While the Rite makes an impression of chaos and upheaval, Petrushka touches my heart and actually makes me want to dance. So I neglect the Firebird a lot. Igor's Firebird, and his Petrushka for that matter, doesn't quite match his RoS. There is a Dorati recording on Mercury that is pretty good though. And MTT knocked me out in a live performance once. It could be that this piece is more elusive as it is more Debussy/Rimsky-ish or impressionistic, and Igor's famous propulsive rhythms are have not quite taken over yet. So it requires a bit more attention while listening, it doesn't quite reach out and grab like the other two. And like all of Igor's work, recordings are plentiful but good ones are hard to find.


----------



## TheGazzardian

Zhdanov said:


> Rimsky-Korsakov & Debussy is where it comes from.

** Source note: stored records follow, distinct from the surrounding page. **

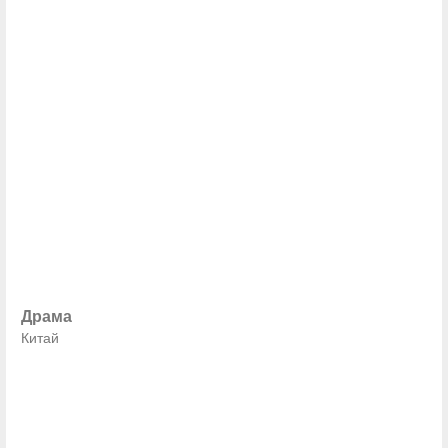
Драма
Китай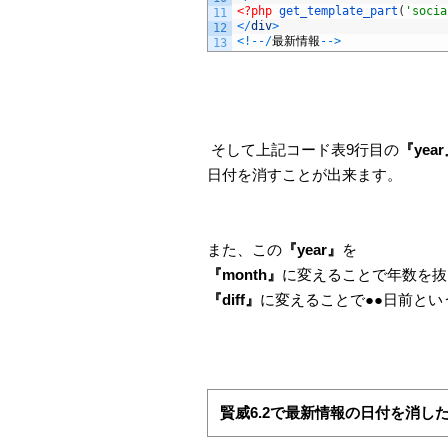
<?php
get_template_part
(
'socia
11
<
/
div
>
12
<
!
--
/
最新情報
--
>
13
そして上記コード表9行目の
『yea
日付を消すことが出来ます。
また、この
『year』
を
『month』
に変えることで年数を抜
『diff』
に変えることで●●日前と
賢威6.2で最新情報の日付を消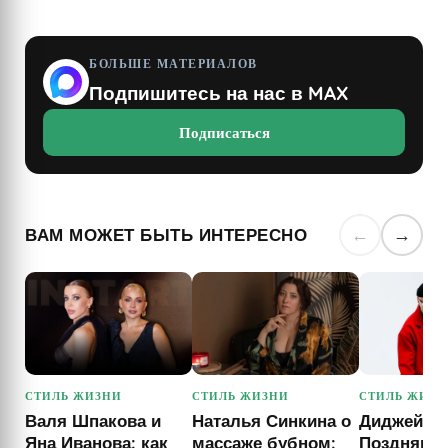
БОЛЬШЕ МАТЕРИАЛОВ
Подпишитесь на нас в MAX
Подписаться
ВАМ МОЖЕТ БЫТЬ ИНТЕРЕСНО
←
→
СТИЛЬ ЖИЗНИ
СТИЛЬ ЖИЗНИ
СТИЛЬ ЖИЗН
Валя Шпакова и
Наталья Синкина о
Диджей А
Яна Иванова: как
массаже бубном:
Поздняков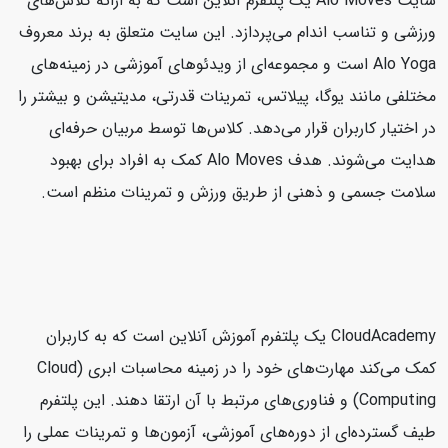
سایت Alo Moves یک پلتفرم آنلاین است که به ارائه کلاس‌های
ورزشی و تناسب اندام می‌پردازد. این سایت متعلق به برند معروف
Alo Yoga است و مجموعه‌ای از ویدئوهای آموزشی در زمینه‌های
مختلفی مانند یوگا، پیلاتس، تمرینات قدرتی، مدیتیشن و بیشتر را
در اختیار کاربران قرار می‌دهد. کلاس‌ها توسط مربیان حرفه‌ای
هدایت می‌شوند. هدف Alo Moves کمک به افراد برای بهبود
سلامت جسمی و ذهنی از طریق ورزش و تمرینات منظم است.
CloudAcademy یک پلتفرم آموزش آنلاین است که به کاربران
کمک می‌کند مهارت‌های خود را در زمینه محاسبات ابری (Cloud
Computing) و فناوری‌های مرتبط با آن ارتقا دهند. این پلتفرم
طیف گسترده‌ای از دوره‌های آموزشی، آزمون‌ها و تمرینات عملی را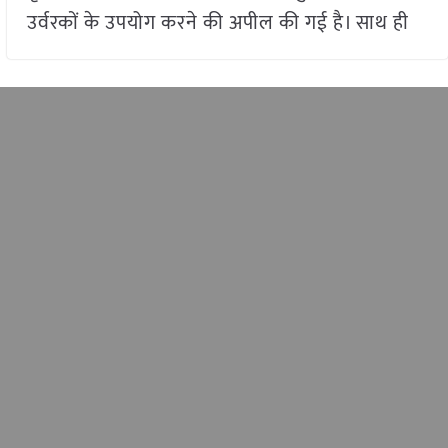
उर्वरकों के उपयोग करने की अपील की गई है। साथ ही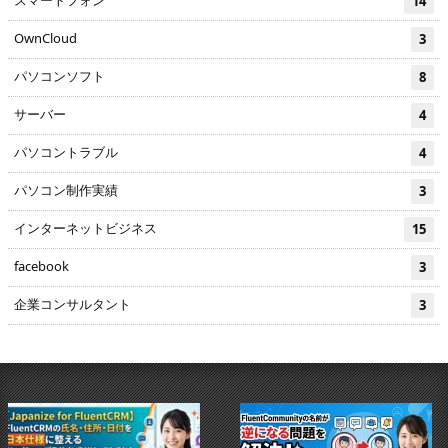
スマートフォン
14
OwnCloud
3
パソコンソフト
8
サーバー
4
パソコントラブル
4
パソコン制作実績
3
インターネットビジネス
15
facebook
3
企業コンサルタント
3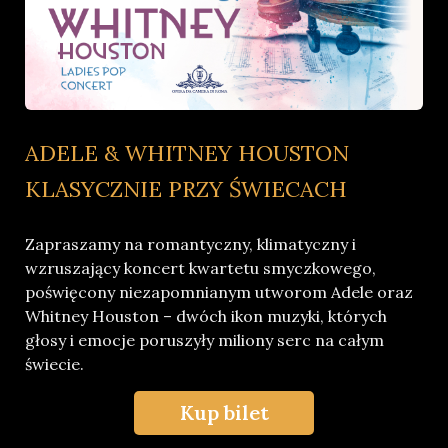
ADELE & WHITNEY HOUSTON
KLASYCZNIE PRZY ŚWIECACH
Zapraszamy na romantyczny, klimatyczny i
wzruszający koncert kwartetu smyczkowego,
poświęcony niezapomnianym utworom Adele oraz
Whitney Houston – dwóch ikon muzyki, których
głosy i emocje poruszyły miliony serc na całym
świecie.
Kup bilet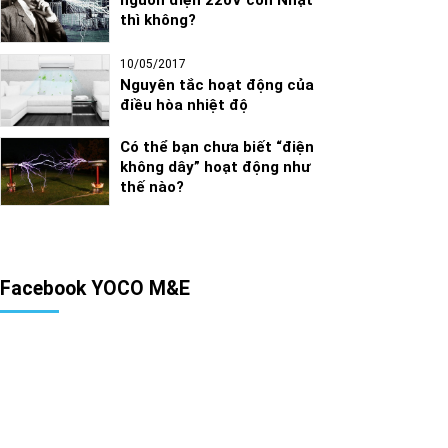
thì không?
10/05/2017
Nguyên tắc hoạt động của
điều hòa nhiệt độ
Có thể bạn chưa biết “điện
không dây” hoạt động như
thế nào?
Facebook YOCO M&E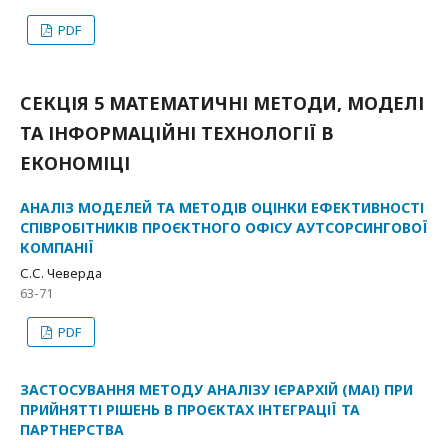
PDF
СЕКЦІЯ 5 МАТЕМАТИЧНІ МЕТОДИ, МОДЕЛІ
ТА ІНФОРМАЦІЙНІ ТЕХНОЛОГІЇ В
ЕКОНОМІЦІ
АНАЛІЗ МОДЕЛЕЙ ТА МЕТОДІВ ОЦІНКИ ЕФЕКТИВНОСТІ
СПІВРОБІТНИКІВ ПРОЄКТНОГО ОФІСУ АУТСОРСИНГОВОЇ
КОМПАНІЇ
С.С. Чеверда
63-71
PDF
ЗАСТОСУВАННЯ МЕТОДУ АНАЛІЗУ ІЄРAРХІЙ (МАІ) ПРИ
ПРИЙНЯТТІ РІШЕНЬ В ПРОЄКТАХ ІНТЕГРАЦІЇ ТА
ПАРТНЕРСТВА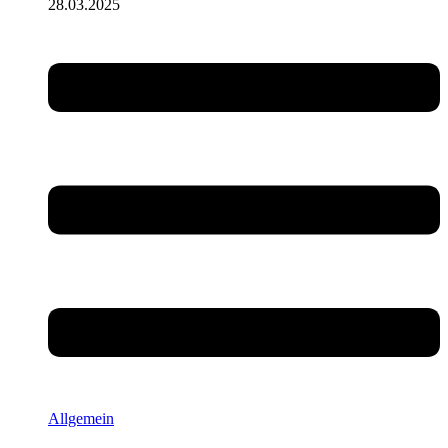
28.03.2025
Allgemein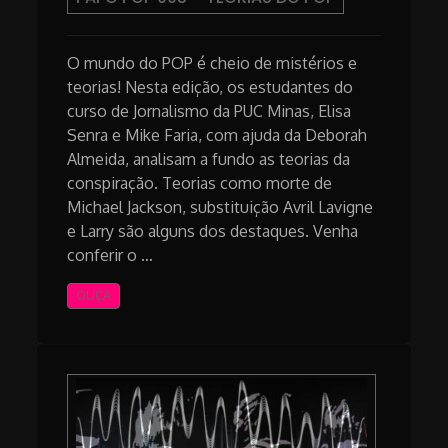
O mundo do POP é cheio de mistérios e
teorias! Nesta edição, os estudantes do
curso de Jornalismo da PUC Minas, Elisa
Senra e Mike Faria, com ajuda da Deborah
Almeida, analisam a fundo as teorias da
conspiração. Teorias como morte de
Michael Jackson, substituição Avril Lavigne
e Larry são alguns dos destaques. Venha
conferir o …
OUÇA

As a big fan of the Rite, would sincerely love to know what works by Rimsky-Korsakov and Debussy you feel were the precursors ... so I can give them a spin


----------



## philoctetes

I also mentioned Rimsky and Debussy wrt The Firebird, having similar instrumental colors and orchestral dynamics. i don't hear as much of that in The Rite, but maybe a little in Petrushka, which seems like a transition to me as Igor was finding his voice. With the Rite there is more uniformity in dynamics, I mean, the word "rubato" is hardly applicable to these sewing-machine (see Igor on Vivaldi) rhythms and repetitive choruses. And I don't hear much of Russia in the Rite or anything after that by Igor, exc maybe Les Noces, but others may feel different.. Rimsky and Debussy never went quite that far as I recall.

PS this is a strange thought, but if looking for more music like The Rite one could check out Milhaud, Villa-Lobos, Varese, etc...


----------



## jegreenwood

and Prokofiev's Scythian Suite


----------



## philoctetes

When this CD was released, the Fanfare reviewer went absolutely berserk with hyperbole and Rite comparisons. It's an indisposable part of my collection.


----------